Le droit d’essayer

De nombreux traitements en phase de développement pourraient soulager ou, peut-être, sauver des vies. Mais avant que le produit soit approuvé et mis sur le marché, dix années sont nécessaires. Un délai bien trop long pour les patients en phase terminale ! Aux États-Unis comme en Europe, il existe cependant plusieurs alternatives permettant l’accès aux traitements expérimentaux. Revue des possibilités offertes.

Premier recours pour accéder  à un médicament expérimental, participer aux essais cliniques1. Des études contrôlées par les autorités de régulation des médicaments comme la FDA (Food and Drug Administration) ou l’EMA (European Medicines Agency). L’objectif est d’évaluer la sécurité du produit, son efficacité, la tolérance de l’organisme au traitement, puis de les comparer avec le médicament utilisé habituellement. Mais choisir de participer à un essai clinique n’est pas une garantie d’accéder au produit en développement. Seul un nombre restreint de patients voit leur participation validée et les malades ont une grande chance de recevoir un placébo2.

Autre possibilité, les programmes d’accès compassionnels. Mis en place depuis plus de 20 ans par la FDA  et au début des années 2000 en Europe, ils  permettent aux malades n’ayant pas accès aux essais cliniques de demander auprès des agences de santé l’accès à des traitements expérimentaux. Les autorisations sont cependant accordées sous certaines conditions comme démontrer qu’il n’existe pas de traitement satisfaisant et comparable, et que le laboratoire pharmaceutique soumette un protocole clinique compatible avec les règlementations. Depuis 2010, plus de 90 % des demandes d’accès aux programmes compassionnels ont été validés aux États-Unis.

Une nouvelle alternative américaine, la loi « Right To Try »
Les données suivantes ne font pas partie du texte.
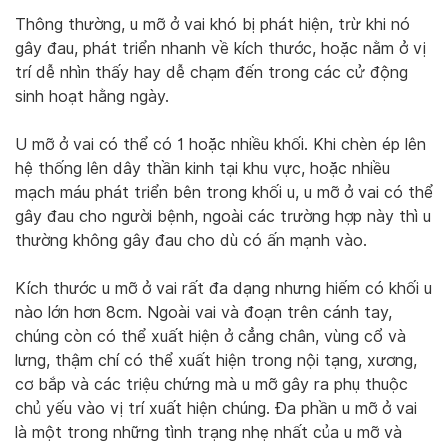
Thông thường, u mỡ ở vai khó bị phát hiện, trừ khi nó
gây đau, phát triển nhanh về kích thước, hoặc nằm ở vị
trí dễ nhìn thấy hay dễ chạm đến trong các cử động
sinh hoạt hằng ngày.
U mỡ ở vai có thể có 1 hoặc nhiều khối. Khi chèn ép lên
hệ thống lên dây thần kinh tại khu vực, hoặc nhiều
mạch máu phát triển bên trong khối u, u mỡ ở vai có thể
gây đau cho người bệnh, ngoài các trường hợp này thì u
thường không gây đau cho dù có ấn mạnh vào.
Kích thước u mỡ ở vai rất đa dạng nhưng hiếm có khối u
nào lớn hơn 8cm. Ngoài vai và đoạn trên cánh tay,
chúng còn có thể xuất hiện ở cẳng chân, vùng cổ và
lưng, thậm chí có thể xuất hiện trong nội tạng, xương,
cơ bắp và các triệu chứng mà u mỡ gây ra phụ thuộc
chủ yếu vào vị trí xuất hiện chúng. Đa phần u mỡ ở vai
là một trong những tình trạng nhẹ nhất của u mỡ và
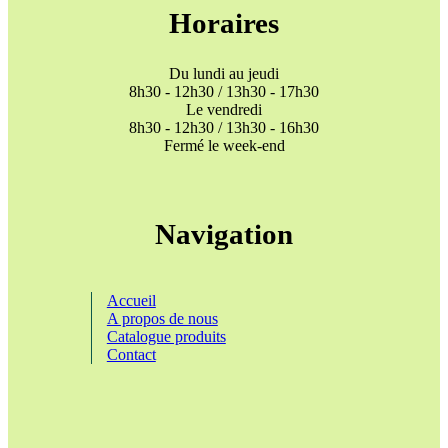
Horaires
Du lundi au jeudi
8h30 - 12h30 / 13h30 - 17h30
Le vendredi
8h30 - 12h30 / 13h30 - 16h30
Fermé le week-end
Navigation
Accueil
A propos de nous
Catalogue produits
Contact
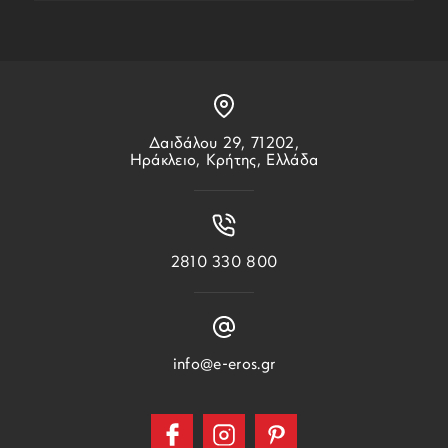
Δαιδάλου 29, 71202,
Ηράκλειο, Κρήτης, Ελλάδα
2810 330 800
info@e-eros.gr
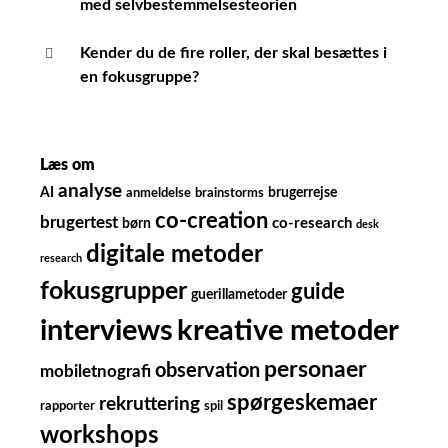
med selvbestemmelsesteorien
Kender du de fire roller, der skal besættes i
en fokusgruppe?
Læs om
analyse
AI
brugerrejse
anmeldelse
brainstorms
co-creation
brugertest
børn
co-research
desk
digitale metoder
research
fokusgrupper
guide
guerillametoder
kreative metoder
interviews
personaer
observation
mobiletnografi
spørgeskemaer
rekruttering
rapporter
spil
workshops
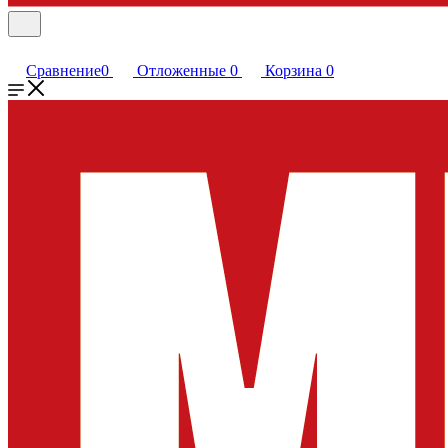
Сравнение
0
Отложенные
0
Корзина
0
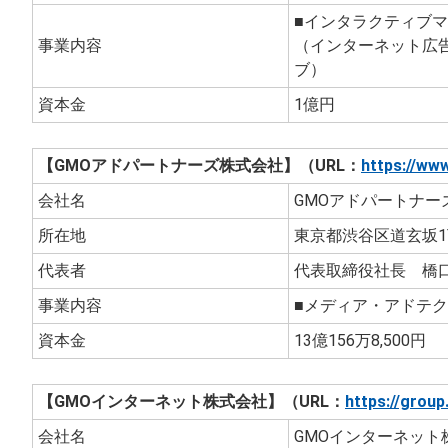
■インタラクティブ
事業内容
（インターネット広告
ブ）
資本金
1億円
【GMOアドパートナーズ株式会社】（URL：
https://ww
会社名
GMOアドパートナーズ
所在地
東京都渋谷区道玄坂1
代表者
代表取締役社長 橋
事業内容
■メディア・アドテ
資本金
13億156万8,500円
【GMOインターネット株式会社】（URL：
https://grou
会社名
GMOインターネット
En mai 2014, le Colorado devient le premier état à entériner le projet de loi « Right To Try » (Droit d’essayer). Largement adoptée dans de nombreux états3, la loi  contourne l’autorité de la FDA et permet de s’affranchir des formalités administratives. Elle donne aux patients atteints de maladies incurables le droit de demander directement aux laboratoires l’accès aux traitements en développement. Ces derniers doivent toutefois avoir passé avec succès la phase I des essais cliniques.

flexmag11-perspectives-droit-essayer-frMalgré sa grande popularité auprès des citoyens et des législateurs, la loi soulève de nombreuses critiques dans le monde médical. Ses détracteurs lui reprochent par exemple de n’avoir terminé qu’une des trois phases des essais cliniques et ne pas avoir de données de sécurité sur les personnes très malades. D’autres  la jugent contraire à l’éthique notamment sur le degré de responsabilité du laboratoire et du médecin, ou en créant des inégalités4. De plus, les patients seraient moins enclins à participer aux essais cliniques pourtant indispensables pour faire une demande d’AMM (Autorisation de Mise sur le Marché). D’un point de vue fédéral, la loi est jugée inconstitutionnelle par ses opposants. Elle a été néanmoins présentée au Sénat américain au printemps dernier. Nul doute son examen suscite de nombreux débats.

Sylvie Ponlot

1 – Flexmag 6, Médicament injectable, le parcours du combattant
2 – Préparation dépourvue de principe actif que l’on utilise pour son effet psychologique. Effet placébo.
3 – En septembre 2016, 32 États américains adopté la loi, 17 l’ont présentés. Seul le Nouveau Mexique ne l’a pas soumise au vote. Après avoir opposé un véto en 2015, le gouverneur de Californie, Jerry Brown, doit réexaminer prochainement le projet de loi.
4 – Les coûts prohibitifs non remboursés par les assurances de maladies privées. Dans certains états, les patients risqueraient de perdre leurs soins palliatifs ou leurs soins à domicile.